TT: I can't help but feel that I've wronged her in some way. Started her down a dark path from which there is no turning back.

TT: Which, again, is actually your fault, of course.

TG: she promised me shed keep it under wraps

TG: "dont worry dave this is too good to share im going to have it all to myself"

TG: "ehehehehe"

TG: in retrospect the weird laugh shouldve been a warning sign

TT: Indeed.

TT: How long did she keep that promise? In minutes? Before rushing to tell everyone she knew?
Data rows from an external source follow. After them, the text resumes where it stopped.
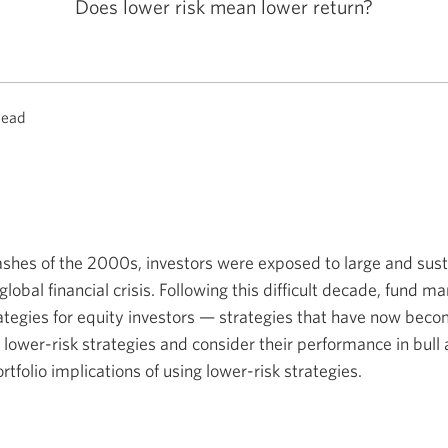
Does lower risk mean lower return?
read
ashes of the 2000s, investors were exposed to large and sust
obal financial crisis. Following this difficult decade, fund m
ategies for equity investors — strategies that have now beco
re lower-risk strategies and consider their performance in bu
tfolio implications of using lower-risk strategies.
TT: Which admittedly consists of you, me and John, but still.

TG: uh

TT: Your best estimate will suffice.

TG: i think she was just proud of you and wanted everyone to know how clever you were

TG: you get raised by a dog on an island sometimes you are not entirely aware of what is and is not appropriate to tell all your friends

TT: Fifteen? No, it couldn't have been that long. The ink was barely dry on my heartfelt plea for you not to reveal my secrets.

TG: which you typed up in pesterchum

TT: You're correct. It must have been the thank-you note I was writing you for being such a good friend.

TT: The one I was forced to tear to pieces when evidence of your betrayal began to creep across my screen.

TT: John thinks I'm psychologically disturbed, Dave. He keeps asking me if I'm okay.

TT: He's offered to fly out here and stay with me until I get the help I need. Did you know that?

TG: thats adorable

TT: Yes it is.

TT: But I would appreciate being able to converse with my friends without having to suffer through their insinuations that I'm some kind of sicko pervert. Let alone my mother.

TG: your mother is some kind of sicko pervert

TG: i like where this is going

TT: You know what I mean.

TT: Also, Jade needs to stop pestering me for recommendations. Any more of it and I'll be forced to give her some.

TG: alright look maybe i fucked up a little in a totally understandable way

TG: one moment of undavelike moral cowardice leading to a tiny error in judgment that snowballed out of control and now theres an avalanche of grief sweeping through the peaceful swiss chalet that was our friendship

TG: filled with the skiers of emotion sipping the hot chocolate of metaphors that become boring halfway through

TG: what do you want me to do about it

TG: its out there now

TG: in the world

TG: youre a meme

TG: youve got your own entry on that website that catalogues memes

TG: thats how you know

TG: when youve been memed

TG: i cant dememe you

TG: the president himself couldnt dememe you even if i made him giggle like a little schoolgirl and remember for one fleeting moment what it was like to be young

TG: no force on earth can dememe a meme once its been memed

TT: I know.

TT: There's no helping it now. I'll have to shed that identity and move on, like a butterfly emerging from a chrysalis into another, larger chrysalis.

TT: You can't undo what you've done.

TG: what if i said i was sorry

TG: would that be a start

TT: I believe that would technically qualify as a start, yes.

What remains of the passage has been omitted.